Upstart NoSQL software vendor MongoDB has snagged a key engineer from the ranks of Oracle, the company’s largest competitor in the database software market.

Roger Bamford, a 30-year Oracle veteran, has joined MongoDB as a distinguished architect, MongoDB announced Wednesday. Bamford served as a principal architect at Oracle for server technologies and was instrumental in developing the company’s flagship RDMS (relational-database-management-system) software. At MongoDB, he will be part of the senior engineering team, leading development of the open-source MongoDB database system software.

Bamford’s hire could be key for MongoDB, even as the popularity of the company’s eponymous database continues to grow.

MongoDB is a popular NoSQL-style document database known for easily scaling up across multiple servers and for providing an easy-to-understand developer interface, especially for JavaScript developers.

MongoDB is the fifth-most-widely used database software worldwide and the most-widely used NoSQL software, according to an estimate from the DB-Engines site. Intuit, eBay, MetLife, Microsoft, Craigslist, Codeacademy and Forbes have all used the software in their operations. Hosted versions of MongoDB are offered by Google and Microsoft.

NoSQL databases such as MongoDB, along with CouchDB, Cassandra and others, rose in popularity over the past few years because they hold vast amounts of information that would be prohibitively costly or outright impossible to store in regular SQL databases, even though such data stores can lack the consistency and query specificity that relational databases provide.

Nonetheless, Oracle has been responding to the NoSQL trend.
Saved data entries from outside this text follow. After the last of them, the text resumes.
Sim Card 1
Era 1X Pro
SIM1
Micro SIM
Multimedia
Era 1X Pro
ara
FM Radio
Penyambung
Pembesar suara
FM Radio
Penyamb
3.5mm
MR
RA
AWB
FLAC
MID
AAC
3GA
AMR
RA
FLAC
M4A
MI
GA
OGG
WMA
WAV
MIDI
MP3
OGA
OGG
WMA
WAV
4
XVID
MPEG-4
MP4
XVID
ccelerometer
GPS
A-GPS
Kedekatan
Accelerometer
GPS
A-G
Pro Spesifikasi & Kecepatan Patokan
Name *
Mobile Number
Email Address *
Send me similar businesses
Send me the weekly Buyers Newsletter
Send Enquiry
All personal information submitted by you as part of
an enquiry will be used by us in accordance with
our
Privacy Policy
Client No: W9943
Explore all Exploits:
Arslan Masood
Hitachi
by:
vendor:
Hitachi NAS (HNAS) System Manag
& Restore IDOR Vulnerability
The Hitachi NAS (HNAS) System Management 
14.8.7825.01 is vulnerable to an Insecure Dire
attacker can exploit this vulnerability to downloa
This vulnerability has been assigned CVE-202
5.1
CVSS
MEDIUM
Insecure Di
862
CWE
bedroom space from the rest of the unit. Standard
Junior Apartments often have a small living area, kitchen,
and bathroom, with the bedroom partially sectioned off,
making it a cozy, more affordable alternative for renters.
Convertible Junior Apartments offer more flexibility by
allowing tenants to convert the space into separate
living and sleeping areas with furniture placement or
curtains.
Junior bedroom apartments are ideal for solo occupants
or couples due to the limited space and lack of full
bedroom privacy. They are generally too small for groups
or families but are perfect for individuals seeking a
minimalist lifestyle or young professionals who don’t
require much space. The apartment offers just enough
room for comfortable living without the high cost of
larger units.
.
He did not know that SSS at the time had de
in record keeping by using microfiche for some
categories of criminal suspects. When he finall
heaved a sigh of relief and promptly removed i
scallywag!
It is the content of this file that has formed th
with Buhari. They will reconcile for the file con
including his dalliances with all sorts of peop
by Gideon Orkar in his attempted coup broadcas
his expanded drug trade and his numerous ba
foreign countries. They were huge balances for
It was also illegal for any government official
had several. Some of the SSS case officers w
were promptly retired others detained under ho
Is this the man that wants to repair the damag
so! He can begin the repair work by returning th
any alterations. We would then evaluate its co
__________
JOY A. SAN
The latest update to its namesake database system includes the ability to store data in JSON (JavaScript Object Notation), which is one of MongoDB’s chief selling points. Oracle also released its own NoSQL database last year.
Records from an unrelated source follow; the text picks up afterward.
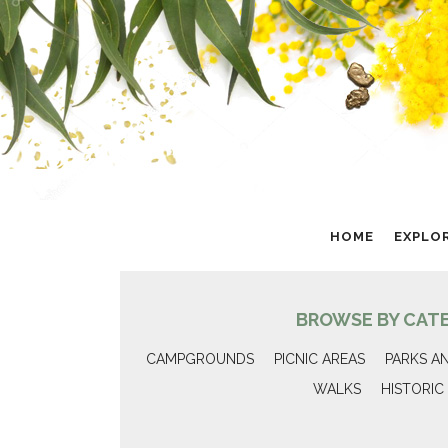
HOME
EXPLO
BROWSE BY CAT
CAMPGROUNDS
PICNIC AREAS
PARKS A
WALKS
HISTORIC 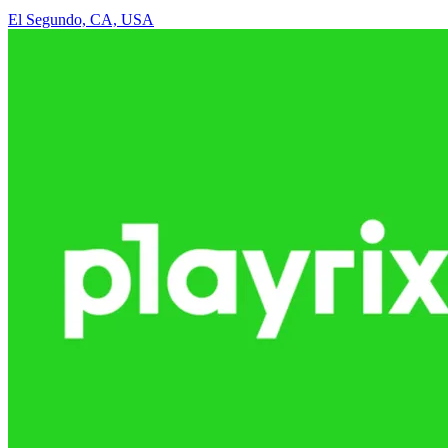
El Segundo, CA, USA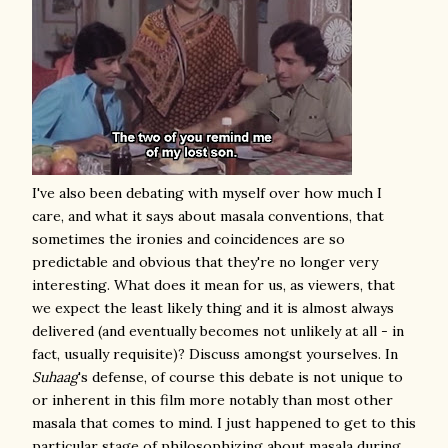
I've also been debating with myself over how much I
care, and what it says about masala conventions, that
sometimes the ironies and coincidences are so
predictable and obvious that they're no longer very
interesting. What does it mean for us, as viewers, that
we expect the least likely thing and it is almost always
delivered (and eventually becomes not unlikely at all - in
fact, usually requisite)? Discuss amongst yourselves. In
Suhaag
's defense, of course this debate is not unique to
or inherent in this film more notably than most other
masala that comes to mind
. I just happened to get to this
particular stage of philosophizing about masala during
Bamford has much expertise in the issue of database scalability. At Oracle, he oversaw the creation of the company’s Real Application Clusters product, and headed research teams for improving technologies in distributed and parallel computing. He also influenced the architecture designs of the Oracle database, as well as contributed to the XML, XQuery and event processing technologies of the database system.

Bamford holds more than 40 patents in database technologies. He has a bachelor’s degree in computer science from the Massachusetts Institute of Technology and a master’s degree in electrical engineering from Stanford University. Before Oracle, Bamford worked at IBM Research.